Felix Gatumba, a structural engineer working in Kitui, told The Standard the strength of the dam might have been compromised after the water levels rose to the brim where the walls are thinnest.

“Water, like other liquids, exerts a lot of lateral pressure wherever it is contained, so it will always be pushing outward,” Mr Gatumba said.

He added: “It is clear that the bearing capacity of soil making the earth walls was compromised before it all crumbled.”

Earth dams, he explained, are built by excavating on the path of a river then piling lumps of soil to build the walls around a reservoir, which would arrest rain or run-off water.

The blockage, also known as the bank, should be strengthened by compacting soil.

It is advisable to carry out a test to determine if the soil in use has the required bearing capacity, and whether it is moist enough to ensure a strong bondage.

In the Solai case, the Patel dams harvest from the nearby seasonal Solai River, whose volumes have sharply increased with the sustained rainfall.

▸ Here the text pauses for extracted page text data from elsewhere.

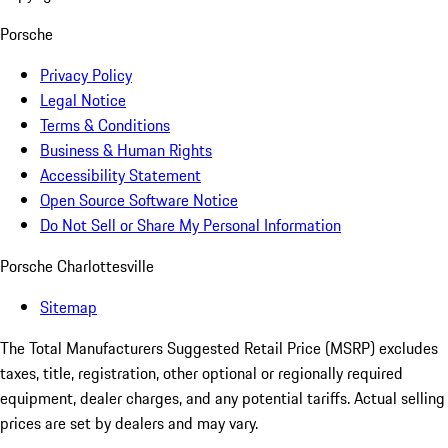
Porsche
Privacy Policy
Legal Notice
Terms & Conditions
Business & Human Rights
Accessibility Statement
Open Source Software Notice
Do Not Sell or Share My Personal Information
Porsche Charlottesville
Sitemap
The Total Manufacturers Suggested Retail Price (MSRP) excludes
taxes, title, registration, other optional or regionally required
equipment, dealer charges, and any potential tariffs. Actual selling
prices are set by dealers and may vary.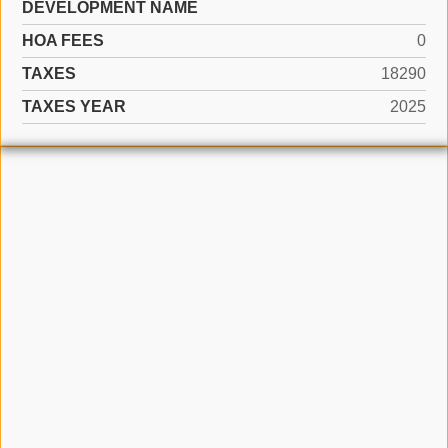
DEVELOPMENT NAME
HOA FEES
0
TAXES
18290
TAXES YEAR
2025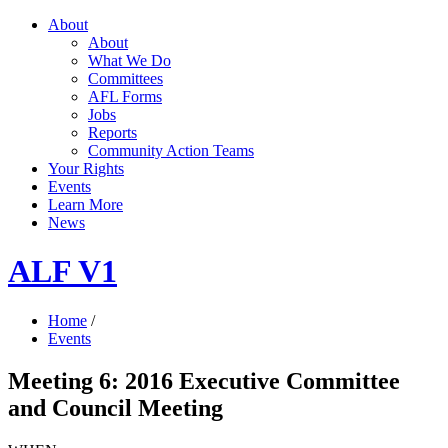
About
About
What We Do
Committees
AFL Forms
Jobs
Reports
Community Action Teams
Your Rights
Events
Learn More
News
ALF V1
Home
/
Events
Meeting 6: 2016 Executive Committee
and Council Meeting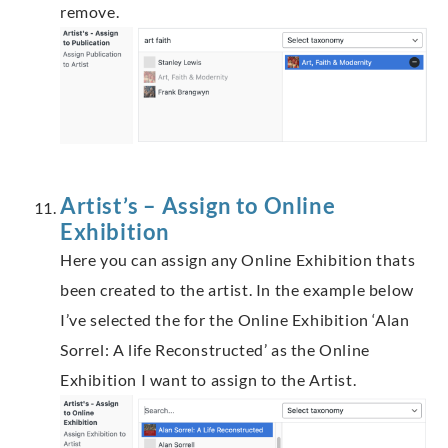
remove.
Artist’s – Assign to Online
Exhibition
Here you can assign any Online Exhibition thats
been created to the artist. In the example below
I’ve selected the for the Online Exhibition ‘Alan
Sorrel: A life Reconstructed’ as the Online
Exhibition I want to assign to the Artist.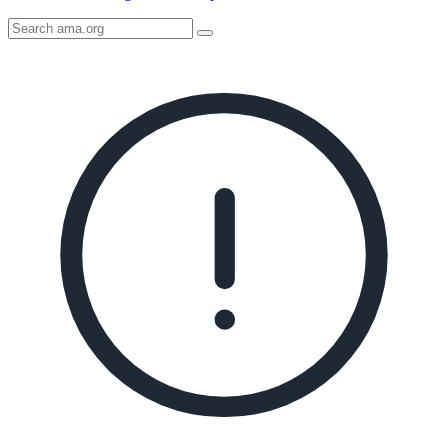
Search
AMA
Icon
image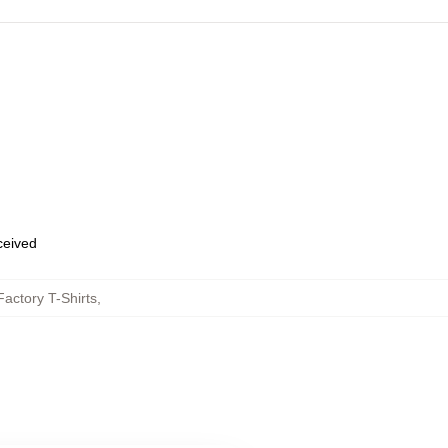
eceived
actory T-Shirts
,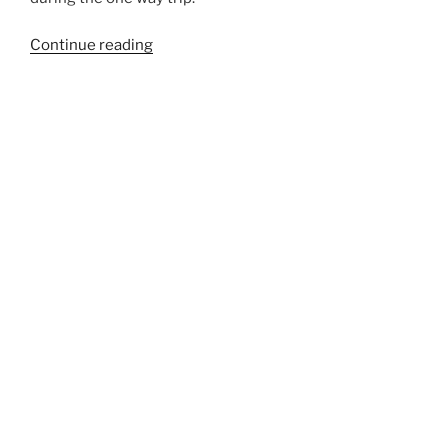
“33LSTL”
Continue reading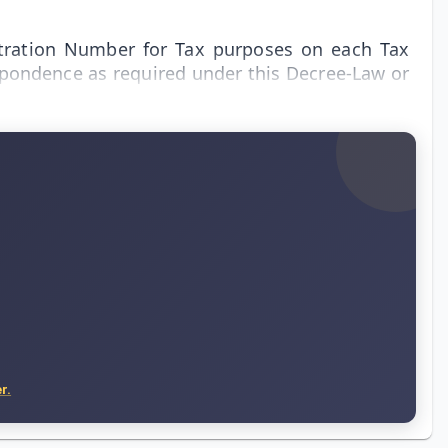
stration Number for Tax purposes on each Tax
espondence as required under this Decree-Law or
r.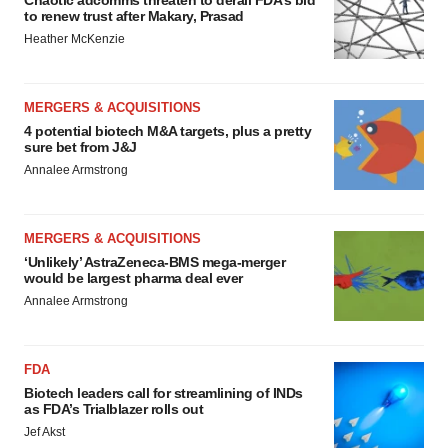
Chaotic adcomms threaten to derail FDA’s bid
to renew trust after Makary, Prasad
Heather McKenzie
MERGERS & ACQUISITIONS
4 potential biotech M&A targets, plus a pretty
sure bet from J&J
Annalee Armstrong
MERGERS & ACQUISITIONS
‘Unlikely’ AstraZeneca-BMS mega-merger
would be largest pharma deal ever
Annalee Armstrong
FDA
Biotech leaders call for streamlining of INDs
as FDA’s Trialblazer rolls out
Jef Akst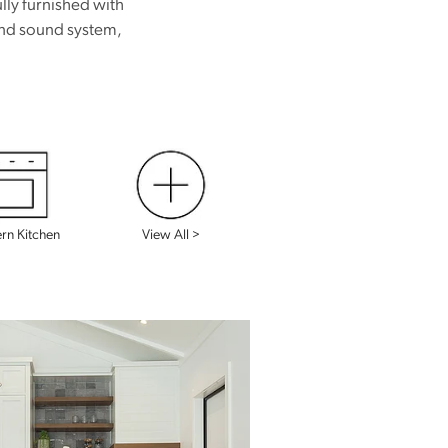
lly furnished with
 and sound system,
View All >
n Kitchen
View All >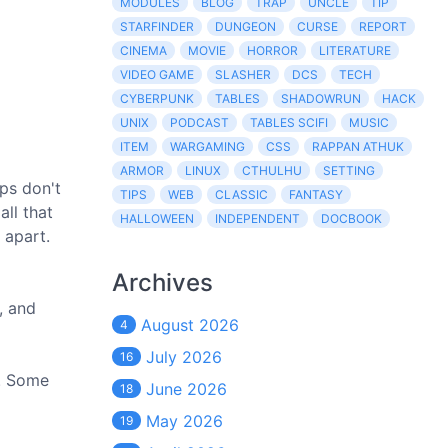
MODULES
BLOG
TRAP
UNCLE
TIP
STARFINDER
DUNGEON
CURSE
REPORT
CINEMA
MOVIE
HORROR
LITERATURE
VIDEO GAME
SLASHER
DCS
TECH
CYBERPUNK
TABLES
SHADOWRUN
HACK
UNIX
PODCAST
TABLES SCIFI
MUSIC
ITEM
WARGAMING
CSS
RAPPAN ATHUK
ARMOR
LINUX
CTHULHU
SETTING
ips don't
TIPS
WEB
CLASSIC
FANTASY
ll that
HALLOWEEN
INDEPENDENT
DOCBOOK
 apart.
Archives
, and
August 2026
4
July 2026
16
t. Some
June 2026
18
May 2026
19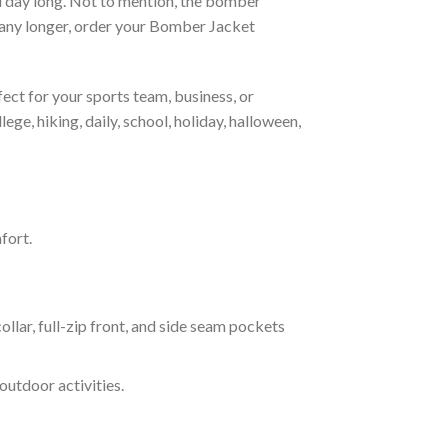
all day long. Not to mention, the bomber
it any longer, order your Bomber Jacket
ct for your sports team, business, or
ege, hiking, daily, school, holiday, halloween,
fort.
ar, full-zip front, and side seam pockets
outdoor activities.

Since the walls are simply made by piling additional layers, the piles tend to be wider at the base and thinner as the dam grows taller.

“The risk of collapse when the water levels are low to medium is lower because the walls are thicker, meaning there is high absorption capacity,” Gatumba said.

But when the dam fills up and water begins overflowing, the thin brim is quickly compromised to give way, spilling over at the lowest point.

The entire weight of water is then exerted at this point to forcefully tear the wall all the way down.

“Once the water has found a point of weakness, it is not possible to contain the force with which it will find its way out,” the engineer said.

A properly built dam should have a spillway that is below the highest point of the wall, to evacuate excess water during flooding.

Engineers also advise that walls should have grass to increase stability of the dam and prevent erosion.

Walls should also be steeper on the outside than inside. A 33 degree slant is recommended for the inner side, against 20 degrees downstream.